ASSIGNMENT: Only the lines below from the one that contains "Second, if the" through the one that contains "MANAGEMENT &" should appear in your answer, exact and without pictures.

[Extracted data entries]
***

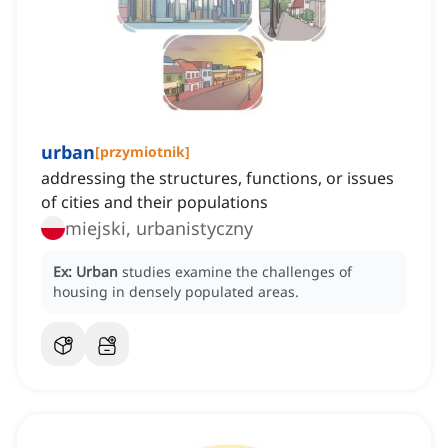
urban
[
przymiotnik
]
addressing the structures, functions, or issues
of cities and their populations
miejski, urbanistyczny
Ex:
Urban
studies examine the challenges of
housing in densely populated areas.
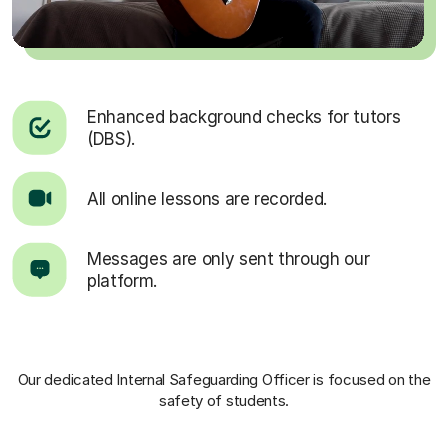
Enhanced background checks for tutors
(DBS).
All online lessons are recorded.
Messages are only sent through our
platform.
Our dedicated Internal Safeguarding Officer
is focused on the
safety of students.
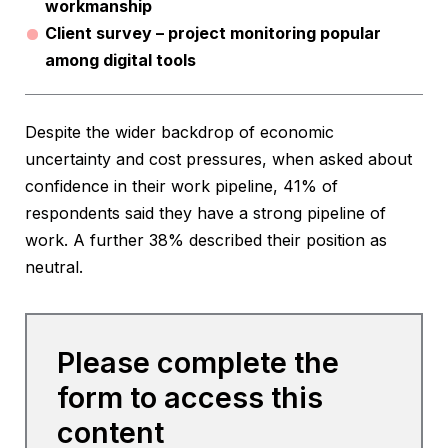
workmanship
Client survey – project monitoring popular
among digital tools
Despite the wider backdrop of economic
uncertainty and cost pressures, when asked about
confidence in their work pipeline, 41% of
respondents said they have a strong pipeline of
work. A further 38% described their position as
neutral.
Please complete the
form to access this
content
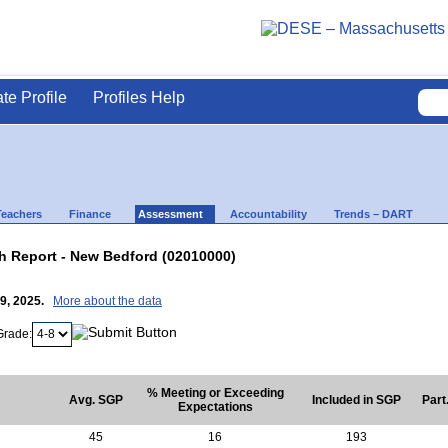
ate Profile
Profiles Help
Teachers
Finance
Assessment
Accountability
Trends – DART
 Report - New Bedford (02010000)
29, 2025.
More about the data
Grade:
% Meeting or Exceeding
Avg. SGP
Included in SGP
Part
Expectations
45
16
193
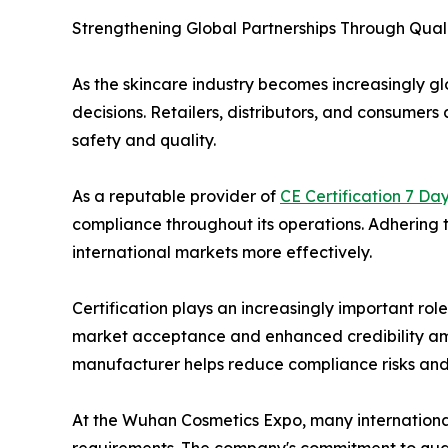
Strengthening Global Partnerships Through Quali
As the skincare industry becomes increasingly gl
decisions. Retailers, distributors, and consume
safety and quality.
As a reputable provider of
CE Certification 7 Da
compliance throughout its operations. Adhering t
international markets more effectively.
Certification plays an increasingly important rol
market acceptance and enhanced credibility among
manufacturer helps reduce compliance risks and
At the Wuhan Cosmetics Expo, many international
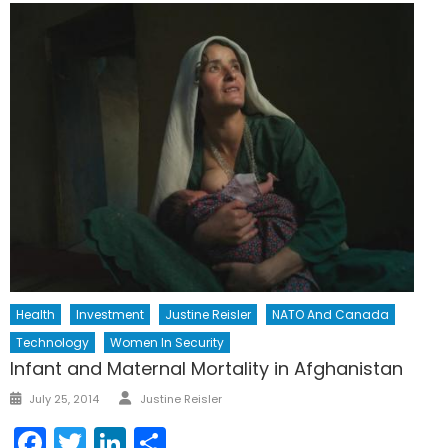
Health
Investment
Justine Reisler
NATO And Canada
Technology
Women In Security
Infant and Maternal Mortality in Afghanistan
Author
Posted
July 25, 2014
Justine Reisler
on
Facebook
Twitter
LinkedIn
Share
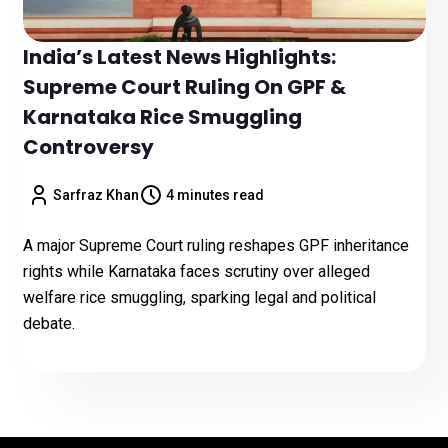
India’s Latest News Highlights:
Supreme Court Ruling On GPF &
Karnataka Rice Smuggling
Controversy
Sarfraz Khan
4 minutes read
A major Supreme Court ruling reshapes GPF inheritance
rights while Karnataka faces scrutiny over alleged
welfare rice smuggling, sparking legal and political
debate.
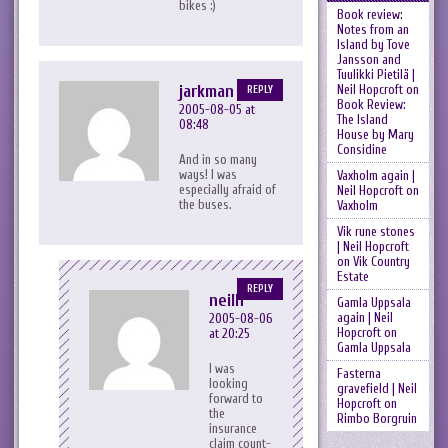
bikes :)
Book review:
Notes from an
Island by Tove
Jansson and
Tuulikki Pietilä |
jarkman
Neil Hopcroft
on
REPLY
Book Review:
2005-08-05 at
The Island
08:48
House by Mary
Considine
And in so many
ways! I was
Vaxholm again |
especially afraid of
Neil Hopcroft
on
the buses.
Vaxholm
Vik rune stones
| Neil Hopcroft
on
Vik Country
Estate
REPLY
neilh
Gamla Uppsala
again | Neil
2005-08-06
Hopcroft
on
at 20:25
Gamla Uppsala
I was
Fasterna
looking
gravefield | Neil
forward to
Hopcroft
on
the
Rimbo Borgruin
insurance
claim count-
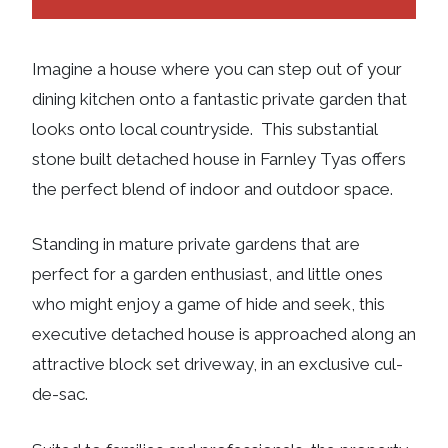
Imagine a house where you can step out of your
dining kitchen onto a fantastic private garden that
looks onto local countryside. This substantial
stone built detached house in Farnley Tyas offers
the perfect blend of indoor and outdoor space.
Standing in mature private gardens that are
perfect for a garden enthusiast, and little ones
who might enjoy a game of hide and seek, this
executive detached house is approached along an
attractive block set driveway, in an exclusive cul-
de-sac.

***

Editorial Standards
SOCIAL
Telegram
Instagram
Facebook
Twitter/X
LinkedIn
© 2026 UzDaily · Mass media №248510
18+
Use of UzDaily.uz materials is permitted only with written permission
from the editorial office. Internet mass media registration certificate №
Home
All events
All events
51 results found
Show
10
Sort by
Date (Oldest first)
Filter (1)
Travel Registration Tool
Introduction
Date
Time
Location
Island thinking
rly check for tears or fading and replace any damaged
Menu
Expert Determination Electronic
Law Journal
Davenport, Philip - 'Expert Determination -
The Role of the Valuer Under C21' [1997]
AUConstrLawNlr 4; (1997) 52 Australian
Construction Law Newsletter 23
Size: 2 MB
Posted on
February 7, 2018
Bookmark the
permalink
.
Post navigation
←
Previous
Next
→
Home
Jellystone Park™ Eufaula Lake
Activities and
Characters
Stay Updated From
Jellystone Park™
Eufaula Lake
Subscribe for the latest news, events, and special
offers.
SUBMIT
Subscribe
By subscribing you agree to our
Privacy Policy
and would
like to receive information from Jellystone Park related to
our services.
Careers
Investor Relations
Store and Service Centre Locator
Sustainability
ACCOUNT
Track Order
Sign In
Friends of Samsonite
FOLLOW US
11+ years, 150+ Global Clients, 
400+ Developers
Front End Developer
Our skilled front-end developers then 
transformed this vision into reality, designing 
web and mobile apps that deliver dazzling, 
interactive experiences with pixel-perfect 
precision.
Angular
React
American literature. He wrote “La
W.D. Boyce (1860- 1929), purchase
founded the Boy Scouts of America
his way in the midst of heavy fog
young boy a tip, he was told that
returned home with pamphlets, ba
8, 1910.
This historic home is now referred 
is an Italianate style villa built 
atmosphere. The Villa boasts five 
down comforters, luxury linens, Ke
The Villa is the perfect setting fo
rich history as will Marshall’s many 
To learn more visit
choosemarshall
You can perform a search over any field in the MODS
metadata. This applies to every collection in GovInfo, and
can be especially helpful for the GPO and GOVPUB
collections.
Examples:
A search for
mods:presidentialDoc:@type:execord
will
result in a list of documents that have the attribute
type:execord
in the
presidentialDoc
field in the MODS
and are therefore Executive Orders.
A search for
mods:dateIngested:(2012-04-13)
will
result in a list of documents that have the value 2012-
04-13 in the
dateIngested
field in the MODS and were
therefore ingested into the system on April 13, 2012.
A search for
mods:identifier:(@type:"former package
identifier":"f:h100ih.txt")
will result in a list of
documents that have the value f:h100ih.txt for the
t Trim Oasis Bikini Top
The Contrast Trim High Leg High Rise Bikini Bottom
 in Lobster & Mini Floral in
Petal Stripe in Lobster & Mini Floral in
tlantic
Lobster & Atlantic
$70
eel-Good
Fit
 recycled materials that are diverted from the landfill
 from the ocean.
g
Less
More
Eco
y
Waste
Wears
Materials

***

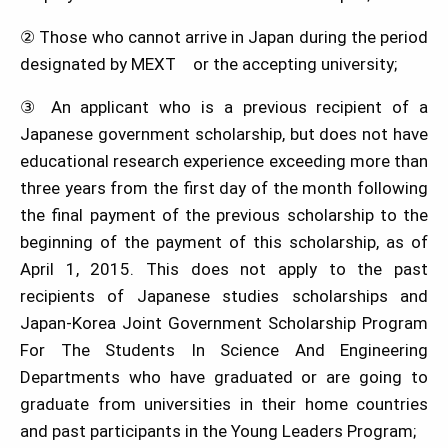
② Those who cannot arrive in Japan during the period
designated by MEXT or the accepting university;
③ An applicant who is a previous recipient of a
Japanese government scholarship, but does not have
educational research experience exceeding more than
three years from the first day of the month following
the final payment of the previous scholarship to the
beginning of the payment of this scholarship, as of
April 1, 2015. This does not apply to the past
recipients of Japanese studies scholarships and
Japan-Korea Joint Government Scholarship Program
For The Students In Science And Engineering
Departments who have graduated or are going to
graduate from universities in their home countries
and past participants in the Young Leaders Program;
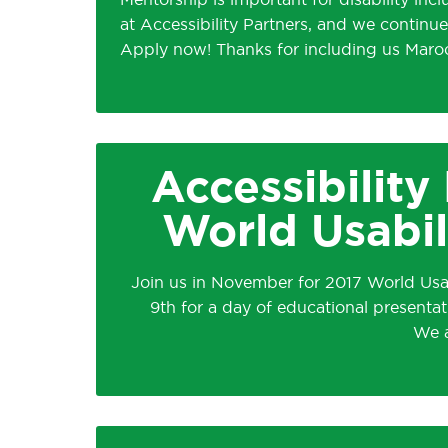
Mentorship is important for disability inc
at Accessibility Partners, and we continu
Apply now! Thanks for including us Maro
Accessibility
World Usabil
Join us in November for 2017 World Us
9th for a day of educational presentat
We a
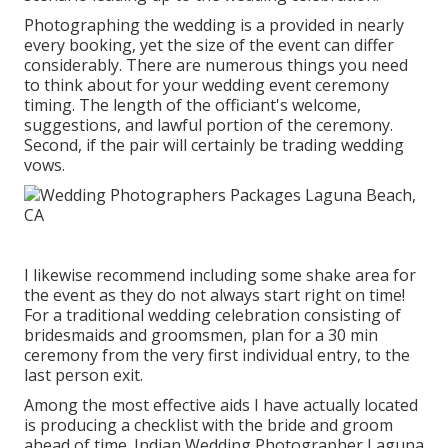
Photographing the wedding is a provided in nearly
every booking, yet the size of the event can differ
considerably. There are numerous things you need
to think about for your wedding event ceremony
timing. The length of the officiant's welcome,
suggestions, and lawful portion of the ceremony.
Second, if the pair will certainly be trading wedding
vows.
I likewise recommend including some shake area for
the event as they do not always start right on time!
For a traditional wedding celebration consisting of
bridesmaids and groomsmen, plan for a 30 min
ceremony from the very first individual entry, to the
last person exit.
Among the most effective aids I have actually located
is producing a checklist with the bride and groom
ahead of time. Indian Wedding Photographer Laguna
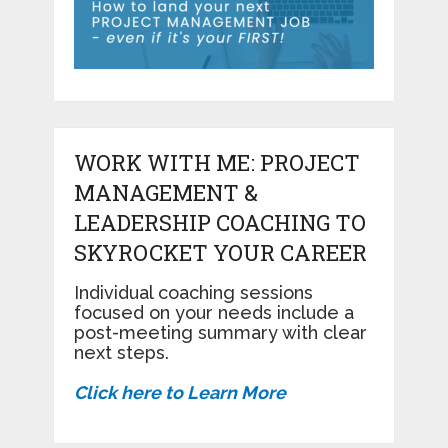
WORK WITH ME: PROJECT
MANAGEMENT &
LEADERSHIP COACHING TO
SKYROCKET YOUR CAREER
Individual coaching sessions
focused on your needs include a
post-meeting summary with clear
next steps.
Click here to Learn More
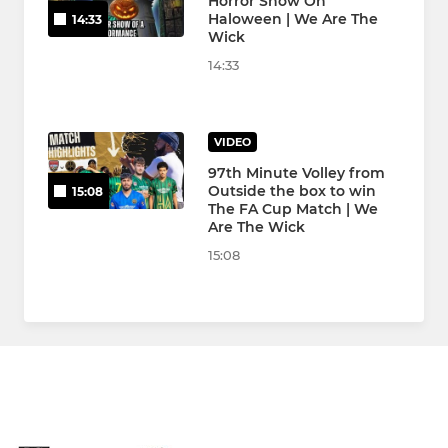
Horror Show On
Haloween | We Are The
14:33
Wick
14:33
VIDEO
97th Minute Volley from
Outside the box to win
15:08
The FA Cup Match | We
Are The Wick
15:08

***

RESPONSE:
Second, if the pair will certainly be trading wedding
vows.
I likewise recommend including some shake area for
the event as they do not always start right on time!
For a traditional wedding celebration consisting of
bridesmaids and groomsmen, plan for a 30 min
ceremony from the very first individual entry, to the
last person exit.
Among the most effective aids I have actually located
is producing a checklist with the bride and groom
ahead of time. Indian Wedding Photographer Laguna
WORK WITH ME: PROJECT
MANAGEMENT &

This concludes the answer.